Un bacio felino dalla vostra Pigmy.

 

 

Giorgio Cusin e il torrente Argentina

Cosa possono avere in comune l’autore di un bellissimo libro, che consiglio a tutti di leggere e il mio amato torrente? Vi dò un piccolo aiuto e l’aiuto stà proprio nel titolo di quella che è una meravigliosa relazione sull’acqua, uno degli elementi più importanti che ci circondano e che spesso sottovalutiamo troppo.

“Acqua – Fiume di vita”, così si chiama. E qui, il simpatico e bravo Giorgio, ci spiega tutte le proprietà dell’acqua, i suoi benefici e la sua importanza rivolgendosi a tutta l’acqua: a quella che beviamo, a quella del mare, a quella dei laghi, alla pioggia. E vedete, a costo di sembrarvi una pazza vi confesserò che, per me, l’acqua ha un’anima tutta sua, un’intelligenza propria e dei sentimenti.

Oh si! E cosa accade se unisco le scoperte, la passione e gli studi di un ricercatore torinese sul benessere psicofisico della persona, che considera l’acqua terapeutica, alla vita, talvolta impetuosa, talvolta placida, ma pur sempre presente del mio torrente che amo a dismisura? Dal quale non riesco a staccarmi rimanendo, ore e ore, seduta su quei massi bianchi ad appoggiare una mano sopra di lui e lasciarmi accarezzare. Sussurandogli dolci parole e ascoltando le sue risposte?

L’acqua. Sentirla accarezzarmi, sostenermi, aiutarmi, esserci. E lei c’è. C’è sempre. Dal punto più in alto, in questo taglio di Liguria, fino al mare, il mio torrente attraversa tutta la Valle.

E quell’acqua è splendente, brilla, ricca di sfumature azzurre o rosate. Accipicchia! A volte quel sole è così vanitoso e brillante da non permettere a quella fresca acqua di essere ammirata.

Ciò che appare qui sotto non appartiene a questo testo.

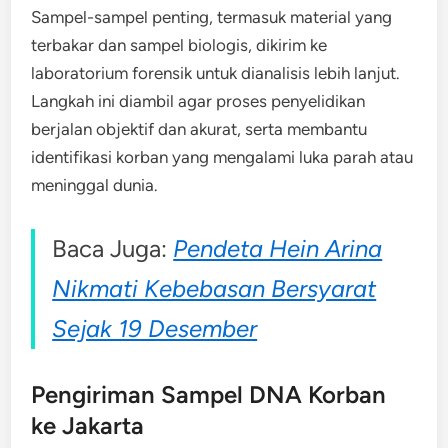
Sampel-sampel penting, termasuk material yang
terbakar dan sampel biologis, dikirim ke
laboratorium forensik untuk dianalisis lebih lanjut.
Langkah ini diambil agar proses penyelidikan
berjalan objektif dan akurat, serta membantu
identifikasi korban yang mengalami luka parah atau
meninggal dunia.
Baca Juga:
Pendeta Hein Arina
Nikmati Kebebasan Bersyarat
Sejak 19 Desember
Pengiriman Sampel DNA Korban
ke Jakarta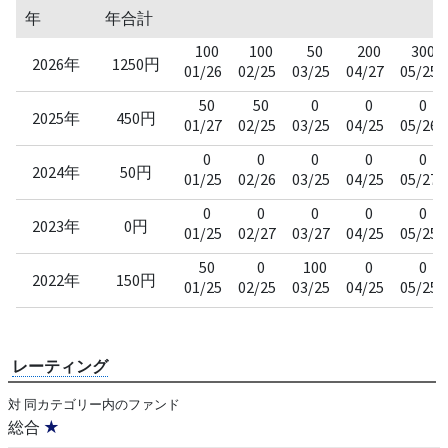
年
年合計
100
100
50
200
300
2026年
1250円
01/26
02/25
03/25
04/27
05/25
50
50
0
0
0
2025年
450円
01/27
02/25
03/25
04/25
05/26
0
0
0
0
0
2024年
50円
01/25
02/26
03/25
04/25
05/27
0
0
0
0
0
2023年
0円
01/25
02/27
03/27
04/25
05/25
50
0
100
0
0
2022年
150円
01/25
02/25
03/25
04/25
05/25
レーティング
対 同カテゴリー内のファンド
総合
★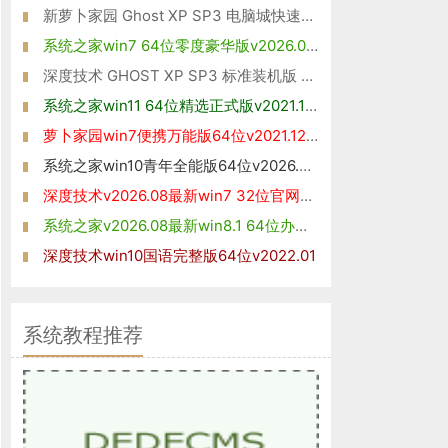
新萝卜家园 Ghost XP SP3 电脑城快速装机版2014年11月版
系统之家win7 64位零度豪华版v2026.08免激活
深度技术 GHOST XP SP3 标准装机版 V2016.05
系统之家win11 64位精选正式版v2021.10免激活
萝卜家园win7便携万能版64位v2021.12免激活
系统之家win10青年全能版64位v2026.08免激活
深度技术v2026.08最新win7 32位官网清爽版
系统之家v2026.08最新win8.1 64位办公娱乐版
深度技术win10国语完整版64位v2022.01
系统教程推荐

E bagnarsi le zampe, il viso… E’ fredda, limpida, fa rabbrividire. Ti sente, ti avvolge, porta con se’ tanta vita, tante emozioni.

E no, non sono impazzita ma cosa pensate di me se vi dico che prima di bere penso o bisbiglio belle parole? E vi spiego il perchè. Pensate ch’esse siano solo un insieme di lettere? Per l’acqua no. La parola – Amore -, ad esempio, è ben diversa dalla parola – Astio -. E lei lo sente, lo sente eccome. Lo percepisce come un bambino. A dimostrarlo, anche uno studio non indifferente proprio sulle molecole dell’acqua che… sì, si emozionano, nel bene e nel male. E allora, dopo aver usato come introduzione la bravura di Cusin, vi mostro alcune cose.

Guardate queste immagini tratte dagli studi di un ricercatore giapponese, Masaru Emoto, e una cosa non dimenticatevi: il corpo umano, così come il pianeta Terra, è formato da circa il 75% di acqua.

L’acqua ci ascolta, memorizza sul suo nastro magnetico le vibrazioni dei nostri pensieri e delle nostre emozioni e ci risponde nel linguaggio figurativo dei suoi cristalli“.

Quindi ecco, cari amici, nella foto a sinistra un’acqua che ha ascoltato la frase – TI AMO – (la coscienza delle persone contenute nell’amore e nell’apprezzamento, solo esprimendo amore e gratitudine l’acqua attorno a noi e nei nostri corpi cambia in modo così bello) e, dall’altra, un’acqua che invece ha sentito dire – IO TI UCCIDERO’ – (dopo aver esposto queste parole, la forma dell’acqua è risultata brutta, il cristallo era distorto, imploso e disperso, vivere in un mondo dove parole come queste vengono usate senza ritegno suscita sgomento).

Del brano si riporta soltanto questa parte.